For her: Sophie Hines Axis Tank, Hudson Pants, Greenstyle Stride Tights
For him: Thread Theory Strathcona Henley

First up is the tank top pattern of these summer - the Sophie Hines Axis tank. It's a unique pattern with no side seams (just a single seam up the back) so it sews up very quickly. I love the cutout shoulders and that it comes with some color-blocking options. That said, I had to make a few adjustments to the pattern to make it work for me. First, I re-sewed the neckline three times, moving lower until it no longer felt like it was chocking me. While I like the high-neckline look in theory, I quickly discovered it was not comfortable for me. I also found I had to shorten the armhole bands to get the right tension. Turned into a bit of a longer project with all that fiddling. You'll also notice that I lengthened the top. I'm not quite sure this is advisable given the lack of side seam - I definitely had to grade out and it still rides up at my hips a bit. Overall though a very comfy top for summer and I managed to sew it before our heat wave hit.

Below you'll also see that I made a more A-line version. Again this is a bit tricky without the side seams and I'm not sure it fully worked, but I'm all about playing with patterns and having fun during quarantine. The fabric is very soft. 

I've paired each of these tops with two patterns I've sewn over and over again - the Hudson pants from True Bias and the Greenstyle Stride Tights. Each has pockets and lets me trade off between tighter and looser styles so they're pretty much all I need. The one thing I'll say about the Hudson pants is that, like most pants patterns, the fit really varies based on the fabric you're using. The two times I've made this previously they've been on the looser side, but this time they were actually so snug through the legs that I had to add a few inches of fabric to the outside leg seam to relax the fit a bit. I also subbed out the waistband for one that is the length of the elastic rather than the length of the pants to achieve a smoother, un-gathered look. I think I also adjusted the angle of the pocket opening so that my phone wouldn't fall out. 

For the Stride Tights, I used a semi-opaque mesh fabric on the side panels which makes them breezier for summer. I mostly wear this pair for running, but have another pair that I wear around the house. I just LOVE the pockets. 
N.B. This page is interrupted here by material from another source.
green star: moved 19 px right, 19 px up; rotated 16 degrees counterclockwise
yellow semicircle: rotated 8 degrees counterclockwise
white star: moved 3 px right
Ok that's four for me what about for the Mr.? He somehow still wears non-stretch pants most days, though I've definitely seen him get more use out of the stretch jeans I've made him. This time around I made him two Strathcona Henleys. I think I meant to make these up for his last birthday (in December - whoops) but had the fabric on hand ready to go. He is partial to soft shirts and these definitely fit the bill. Plus the buttons make a t-shirt look a little dressed up for video meetings. Right?

One of the fabrics had a print on one side and was plain on the other, so I decided to have some fun with it. I like the diagonal stripe although I wish I'd centered it a bit lower. For some reason, I really struggled cutting this one out. 

I've made him one of these before that he wears often. While he is nearly 6 feet tall I did shorten the sleeves and torso as they are quite long. I also hate that placket - I find myself swearing every time I make it. On the plus side, you'll notice there was some fabric leftover for me ;) 

Any recommendations for your favorite loungewear patterns?